L’autre soldat grommela. « Elle servira de repas aux vers, bientôt. Vous ne croyez quand même pas qu’une sorcière Bene Gesserit peut venir à bout d’un de ces gros vers, non ? Hein, Czigo ? »

« Ouais. (L’homme revint près de la litière et prit Jessica sous les épaules.) Viens, Kinet. Tu peux faire le voyage si tu tiens vraiment à voir comment ça se passe. »

« Gentil de ta part de m’inviter, Czigo », dit le sourd.

Jessica fut soulevée. Elle vit tournoyer l’aile, les étoiles. On la poussa à l’arrière de l’orni et ses liens de krimskell furent soigneusement examinés, puis on fixa ses courroies. Paul la rejoignit. Il fut harnaché à son tour et elle s’aperçut alors que ses liens étaient faits de corde ordinaire.

L’homme aux cicatrices, celui qui était sourd et portait le nom de Kinet, prit place devant. Celui qui s’appelait Czigo prit l’autre siège. Kinet ferma la porte et se pencha sur les commandes. L’ornithoptère s’éleva brusquement et se dirigea vers le sud, vers le Bouclier. Czigo tapota l’épaule de son compagnon et dit : « Pourquoi ne jettes-tu pas un œil sur eux ? »

« Tu connais la route ? » répliqua Kinet sans quitter ses lèvres des yeux.

« J’ai entendu ce qu’a dit le traître, comme toi. »

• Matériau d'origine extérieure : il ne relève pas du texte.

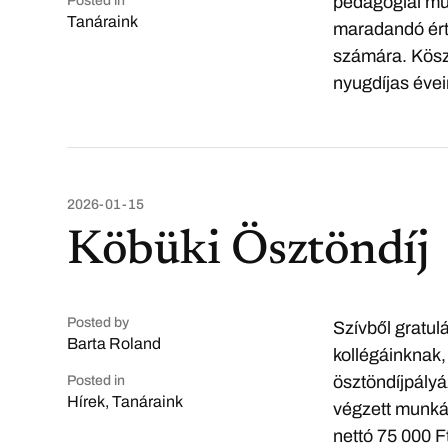
pedagógiai mun
Posted in
Tanáraink
maradandó ért
számára. Kösz
nyugdíjas évei
2026-01-15
Köbüki Ösztöndíj
Posted by
Szívből gratul
Barta Roland
kollégáinknak,
ösztöndíjpály
Posted in
Hírek
,
Tanáraink
végzett munkáj
nettó 75 000 F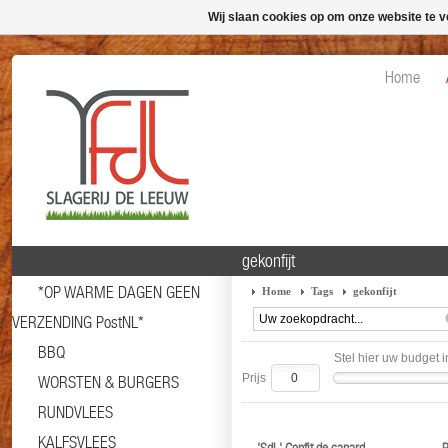
Wij slaan cookies op om onze website te v
Home
gekonfijt
*OP WARME DAGEN GEEN
Home
Tags
gekonfijt
VERZENDING PostNL*
BBQ
Stel hier uw budget i
Prijs
WORSTEN & BURGERS
RUNDVLEES
KALFSVLEES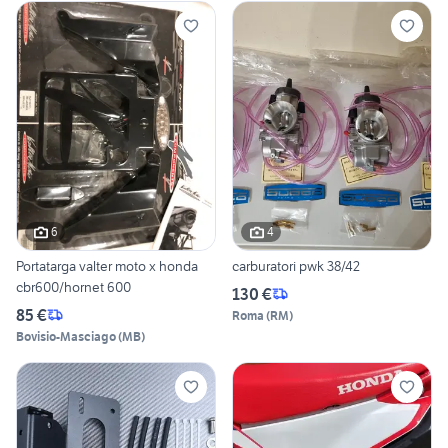
6
4
Portatarga valter moto x honda
carburatori pwk 38/42
cbr600/hornet 600
130 €
85 €
Roma
(
RM
)
Bovisio-Masciago
(
MB
)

Kinet fit pivoter son siège. Jessica vit le reflet des étoiles sur le pistolet laser qu’il tenait. Ses yeux s’accoutumaient à la pâle clarté qui régnait dans l’orni dont les minces parois semblaient pourtant laisser filtrer un peu de la lumière extérieure. Le visage du soldat sourd, pourtant, restait indistinct. Jessica tira sur la ceinture de son siège et découvrit qu’elle était lâche. La courroie, sur son bras gauche, avait été presque sectionnée et elle céderait au premier mouvement brusque.

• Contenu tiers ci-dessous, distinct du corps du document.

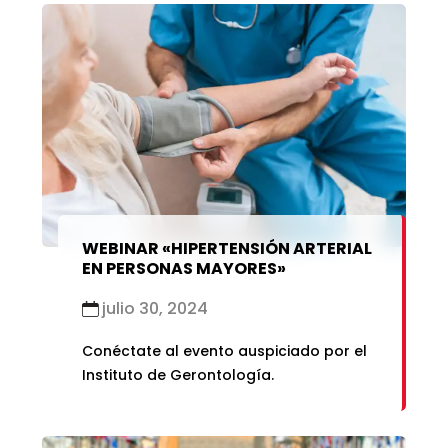
WEBINAR «HIPERTENSIÓN ARTERIAL
EN PERSONAS MAYORES»
julio 30, 2024
Conéctate al evento auspiciado por el
Instituto de Gerontología.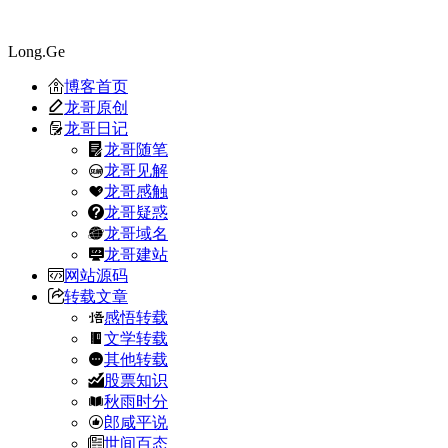
Long.Ge
博客首页
龙哥原创
龙哥日记
龙哥随笔
龙哥见解
龙哥感触
龙哥疑惑
龙哥域名
龙哥建站
网站源码
转载文章
感悟转载
文学转载
其他转载
股票知识
秋雨时分
郎咸平说
世间百态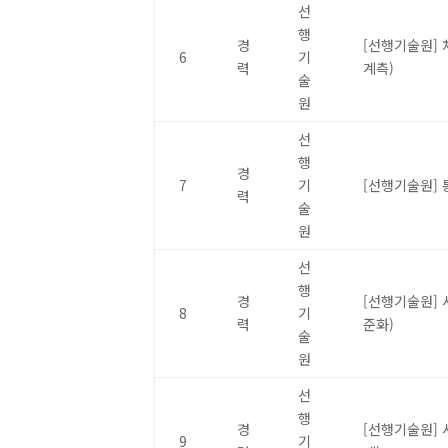
선
행
경
[선행기술원] 
6
기
력
계측)
술
원
선
행
경
7
기
[선행기술원]
력
술
원
선
행
경
[선행기술원] 
8
기
력
준화)
술
원
선
행
경
[선행기술원] 
9
기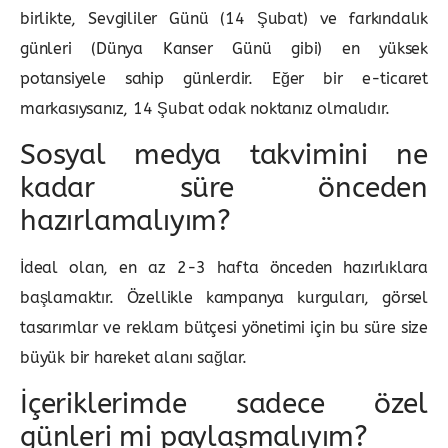
birlikte, Sevgililer Günü (14 Şubat) ve farkındalık
günleri (Dünya Kanser Günü gibi) en yüksek
potansiyele sahip günlerdir. Eğer bir e-ticaret
markasıysanız, 14 Şubat odak noktanız olmalıdır.
Sosyal medya takvimini ne
kadar süre önceden
hazırlamalıyım?
İdeal olan, en az 2-3 hafta önceden hazırlıklara
başlamaktır. Özellikle kampanya kurguları, görsel
tasarımlar ve reklam bütçesi yönetimi için bu süre size
büyük bir hareket alanı sağlar.
İçeriklerimde sadece özel
günleri mi paylaşmalıyım?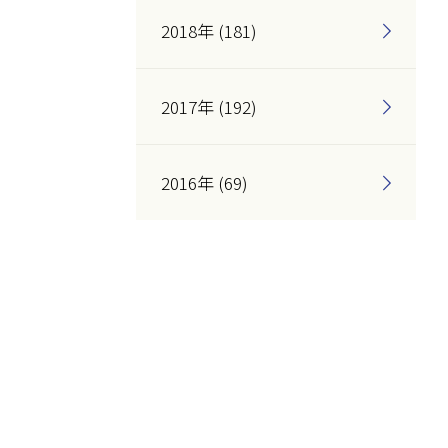
2018年 (181)
2017年 (192)
2016年 (69)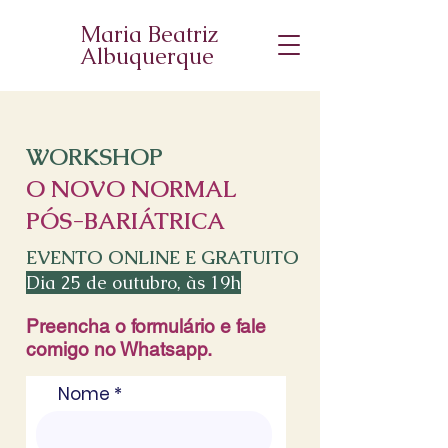
Maria Beatriz
Albuquerque
WORKSHOP
O NOVO NORMAL
PÓS-BARIÁTRICA
EVENTO ONLINE E GRATUITO
Dia 25 de outubro, às 19h
Preencha o formulário e fale
comigo no Whatsapp.
Nome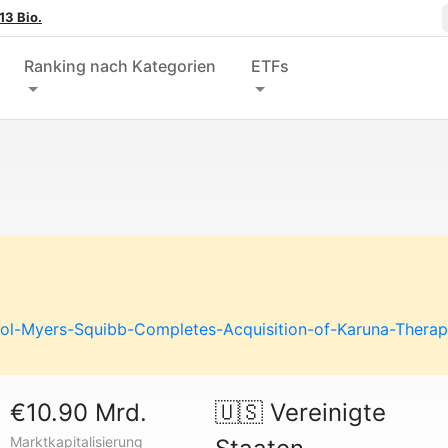
13 Bio.
Ranking nach Kategorien
ETFs
tol-Myers-Squibb-Completes-Acquisition-of-Karuna-Therap
€10.90 Mrd.
🇺🇸
Vereinigte
Marktkapitalisierung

Quelqu’un est-il venu auparavant dans cet orni pour le préparer pour nous ? se demanda-t-elle. Qui ? Lentement, elle éloigna ses pieds entravés de ceux de Paul.

« C’est vraiment une honte de perdre une femme aussi belle, dit le sourd. Tu as jamais eu des filles de la noblesse ? » Il s’était tourné vers le pilote.

« Toutes les Bene Gesserit ne sont pas nobles », dit ce dernier.

« Mais elles en ont toutes l’air. »

Il me voit suffisamment bien, pensa Jessica. Elle ramena ses jambes sur le siège et se pelotonna sans quitter le sourd des yeux.

« Vraiment jolie, tu sais, dit Kinet. (Sa langue courut sur ses lèvres et il ajouta :) Une honte, c’est sûr. » À nouveau, il regarda Czigo.

« Tu penses ce que je pense que tu penses ? » dit Czigo.

« Qui le saurait ? Après… (Kinet haussa les épaules.) Je me suis jamais payé une noble. J’aurais peut-être jamais plus une chance pareille. »

« Si vous portez la main sur ma mère… » gronda Paul. Son regard était furieux.

« Heh ! (Czigo se mit à rire.) Le jeune loup se fait entendre. Mais il ne peut pas mordre. »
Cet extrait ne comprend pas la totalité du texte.